La politica nella prima meta’ del novecento e in parte anche dopo, era stata importante. Era entrata nelle case, con i morti, le bombe e con il sangue. E tutto cio’ per le assurde ambizioni espansionistiche di pochi. Durante la seconda guerra mondiale morirono 50 milioni di persone e 6 milioni di ebrei.
Le masse si lasciano guidare dai leader senza spirito critico.
Oggi i leader cosa propongono?
A me sembra che i programmi oggi siano tutti sia uguali. Abbassare le tasse (solo in fase elettorale), rinnovare  il paese (si, ma come e in che senso?), dare priorita’ al lavoro (come?), rilanciare l’economia (di nuovo, come?).
In sostanza sono questi i contenuti di destra e sinistra. Anche se nessuno spiega come questi obiettivi si dovrebbero raggiungere.  Non c’e’ chiarezza.
La chiarezza e’ per gli intelligenti, quelli che sanno quanto fa due piu’ due, e che se gli dici cinque come oggi accade, si accorgono che c’e’ qualcosa che non va. Invece la societa’ oggi non ha bisogno di chiarezza perche’ la chiarezza fa male, fa pensare, fa diventare responsabili e fa fare delle scelte.
Fare delle scelte e’ difficile. E’ meglio delegare all’altro le decisioni importanti. Lasciarsi guidare per poi gridargli addosso che e’ colpa sua se le cose non vanno come dovrebbero.

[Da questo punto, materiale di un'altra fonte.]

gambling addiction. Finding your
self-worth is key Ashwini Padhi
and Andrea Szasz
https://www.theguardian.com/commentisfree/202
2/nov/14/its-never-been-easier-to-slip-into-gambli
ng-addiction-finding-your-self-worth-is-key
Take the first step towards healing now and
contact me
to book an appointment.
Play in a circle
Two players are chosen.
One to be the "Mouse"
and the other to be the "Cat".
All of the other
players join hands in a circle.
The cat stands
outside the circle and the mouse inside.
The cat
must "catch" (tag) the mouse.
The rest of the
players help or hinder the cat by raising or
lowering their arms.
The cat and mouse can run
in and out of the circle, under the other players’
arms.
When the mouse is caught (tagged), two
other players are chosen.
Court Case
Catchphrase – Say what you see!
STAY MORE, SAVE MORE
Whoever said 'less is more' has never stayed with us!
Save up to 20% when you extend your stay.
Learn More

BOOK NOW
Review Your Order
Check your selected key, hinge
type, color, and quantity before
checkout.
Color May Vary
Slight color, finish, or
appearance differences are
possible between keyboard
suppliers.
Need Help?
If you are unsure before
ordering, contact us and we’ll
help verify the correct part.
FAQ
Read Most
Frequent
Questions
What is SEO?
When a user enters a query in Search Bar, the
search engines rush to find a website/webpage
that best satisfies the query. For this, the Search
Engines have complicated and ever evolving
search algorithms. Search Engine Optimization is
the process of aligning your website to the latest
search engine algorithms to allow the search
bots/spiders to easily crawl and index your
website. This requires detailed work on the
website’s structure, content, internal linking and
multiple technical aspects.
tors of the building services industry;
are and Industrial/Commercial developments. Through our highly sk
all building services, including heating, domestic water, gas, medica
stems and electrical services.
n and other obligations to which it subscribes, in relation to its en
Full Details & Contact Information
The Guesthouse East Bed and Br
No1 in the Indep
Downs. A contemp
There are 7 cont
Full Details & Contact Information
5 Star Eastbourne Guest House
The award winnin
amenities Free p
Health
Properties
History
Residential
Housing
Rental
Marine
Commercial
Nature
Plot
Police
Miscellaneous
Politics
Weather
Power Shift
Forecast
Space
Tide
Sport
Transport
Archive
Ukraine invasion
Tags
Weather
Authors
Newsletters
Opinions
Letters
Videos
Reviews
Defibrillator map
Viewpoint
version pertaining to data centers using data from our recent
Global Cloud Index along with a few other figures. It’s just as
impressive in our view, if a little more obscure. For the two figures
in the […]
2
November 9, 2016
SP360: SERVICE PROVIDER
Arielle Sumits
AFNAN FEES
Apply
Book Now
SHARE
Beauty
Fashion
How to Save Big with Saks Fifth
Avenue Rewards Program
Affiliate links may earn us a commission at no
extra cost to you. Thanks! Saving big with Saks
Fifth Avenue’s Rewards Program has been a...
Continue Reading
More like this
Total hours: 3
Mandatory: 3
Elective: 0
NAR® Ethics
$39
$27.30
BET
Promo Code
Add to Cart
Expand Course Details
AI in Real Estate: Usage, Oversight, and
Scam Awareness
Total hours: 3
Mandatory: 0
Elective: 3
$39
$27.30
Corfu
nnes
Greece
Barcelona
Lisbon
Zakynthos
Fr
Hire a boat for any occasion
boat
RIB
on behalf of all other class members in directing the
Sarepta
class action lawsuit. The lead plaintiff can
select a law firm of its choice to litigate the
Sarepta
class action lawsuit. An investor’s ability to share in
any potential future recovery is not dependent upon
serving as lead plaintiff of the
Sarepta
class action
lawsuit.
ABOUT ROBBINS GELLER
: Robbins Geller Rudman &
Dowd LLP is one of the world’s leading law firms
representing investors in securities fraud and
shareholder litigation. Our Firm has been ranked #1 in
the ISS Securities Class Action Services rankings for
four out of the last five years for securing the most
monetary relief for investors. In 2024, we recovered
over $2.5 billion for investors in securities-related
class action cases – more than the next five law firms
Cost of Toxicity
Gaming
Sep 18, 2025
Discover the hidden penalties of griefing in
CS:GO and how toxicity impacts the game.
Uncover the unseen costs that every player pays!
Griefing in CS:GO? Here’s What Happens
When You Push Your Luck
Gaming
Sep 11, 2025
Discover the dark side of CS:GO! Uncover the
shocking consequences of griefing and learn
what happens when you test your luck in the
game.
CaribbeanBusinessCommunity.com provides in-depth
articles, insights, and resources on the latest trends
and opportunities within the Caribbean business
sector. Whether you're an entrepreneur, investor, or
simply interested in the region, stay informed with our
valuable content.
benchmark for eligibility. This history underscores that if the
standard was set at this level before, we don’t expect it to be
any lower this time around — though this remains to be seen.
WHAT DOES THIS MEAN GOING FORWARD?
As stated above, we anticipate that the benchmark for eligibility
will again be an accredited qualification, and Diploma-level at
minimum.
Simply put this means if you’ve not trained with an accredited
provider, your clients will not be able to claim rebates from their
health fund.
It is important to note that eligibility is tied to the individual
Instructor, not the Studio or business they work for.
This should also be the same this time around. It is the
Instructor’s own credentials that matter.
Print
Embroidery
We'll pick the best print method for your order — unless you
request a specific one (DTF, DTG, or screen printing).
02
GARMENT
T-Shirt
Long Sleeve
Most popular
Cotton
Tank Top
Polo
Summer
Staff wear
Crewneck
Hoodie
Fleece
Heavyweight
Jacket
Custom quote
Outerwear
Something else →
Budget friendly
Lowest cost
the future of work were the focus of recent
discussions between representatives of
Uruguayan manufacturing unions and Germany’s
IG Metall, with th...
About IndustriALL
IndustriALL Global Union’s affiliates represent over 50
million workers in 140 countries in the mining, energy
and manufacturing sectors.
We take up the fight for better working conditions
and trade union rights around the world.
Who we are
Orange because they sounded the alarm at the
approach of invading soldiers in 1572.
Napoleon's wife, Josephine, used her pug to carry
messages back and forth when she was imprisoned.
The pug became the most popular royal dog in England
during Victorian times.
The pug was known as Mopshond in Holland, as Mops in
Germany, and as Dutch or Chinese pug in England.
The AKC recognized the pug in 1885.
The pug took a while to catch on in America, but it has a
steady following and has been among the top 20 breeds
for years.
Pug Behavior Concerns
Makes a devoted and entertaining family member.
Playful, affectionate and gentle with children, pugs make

Siamo la societa’ dei manifesti e delle pubblicita’. La societa’ delle veline in parlamento e in televisione. La societa’ dei grandi titoli e dei grossi sprechi. La societa’ dell’effimero e dei bamboccioni anche ad 80 anni.
 Nel 1944  cinquantuno persone furono impiccate dai tedeschi per rappresaglia alle scale del conservatorio di musica Tartini, in via Ghega a Trieste. Lo seppi dai racconti di mia nonna che era li e vide. Quella era la politica del Fuhrer. Una politica della guerra mossa da ambizioni personali, che poi diventarono nazionali e di un popolo intero, in un’ottusita’ di massa che e’ difficile capire e giustificare.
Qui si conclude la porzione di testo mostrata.